How To Prevent Pulled Fabric When Topstitching
Wondering how to prevent pulled fabric? You’re not the only one. I get asked a lot of questions about how to fix different sewing problems, particularly “What’s happening here?” accompanied by a photo. A student named Yulia who was taking my beginner online sewing course recently sent me this photo below and asked:
When I topstitch, the fabric at the bottom seems to move more than the top one. In the end, this happens. How do I prevent pulled fabric? What’s going on?
Here’s the deal…Because the feed dogs (those little metal “teeth” underneath your presser foot) in your sewing machine are pulling your fabric forward as you sew, it isn’t a completely uncommon problem for your bottom layer of fabric to be pulled more than the top layer.
There are a few things you can try to prevent pulled fabric:
- Sew with a walking foot on your sewing machine (it adds a set of feed dogs ABOVE your fabric in addition to the built-in ones below)
- Check that there are no snags on the presser foot you’re using or anything else that may be preventing the fabric from gliding freely under the foot as you sew.
- Loosen the presser foot pressure slightly.
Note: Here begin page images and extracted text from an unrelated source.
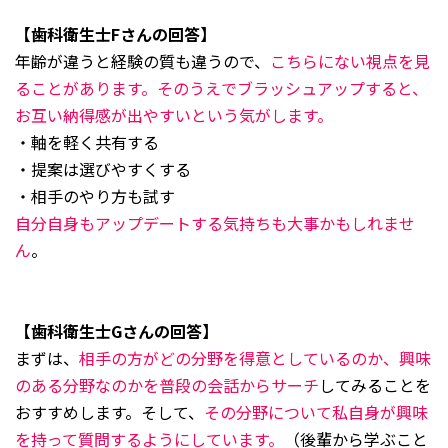
【歯科衛生士Fさんの回答】
年齢が違うと経験の質も違うので、
こちらにない視点を見
ることがあります。そのうえでブラッシュアップすると、
お互い納得感が出やすいという気がします。
・軸を軽く共有する
・提案は選びやすくする
・相手のやり方も試す
自分自身もアップデートする気持ちも大事かもしれませ
ん
。
【歯科衛生士Gさんの回答】
まずは、
相手の方がどの分野を得意としているのか、興味
のある分野なのかを普段の会話からサーチ
してみることを
おすすめします。そして、
その分野について私自身が興味
を持って質問するようにしています。
（後輩から学ぶこと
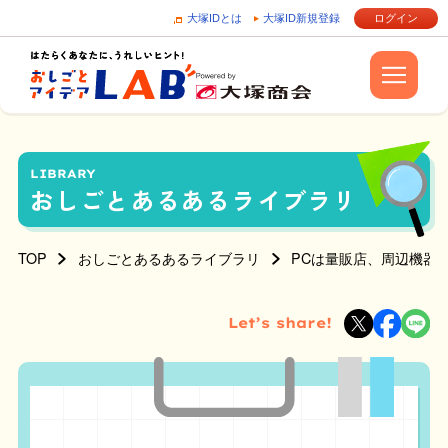
大塚IDとは
大塚ID新規登録
ログイン
LIBRARY
おしごとあるあるライブラリ
TOP
おしごとあるあるライブラリ
PCは量販店、周辺機器
Let’s share!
What I would suggest the most is to be extra careful as you sew. Make sure the top layer of fabric is feeding through the machine properly and not being pushed forward. To do this, sew extra slowly, and constantly (but gently) push your top layer of fabric beside the presser foot, as if you’re feeding gathered fabric underneath the presser foot — keep the fabric fibres feeding through at a 90-degree angle without allowing them to angle toward you. If it helps, pause from time to time, lower the needle in your fabric, raise the presser foot, and push any excess of the top layer of fabric back, making sure you don’t create a fold in the fabric, which will result in a tuck once sewn over. Once the fabric is smooth again, lower your presser foot and continue sewing. It’s a lot of work, but by doing this carefully and precisely, you won’t run into the issue in your photo.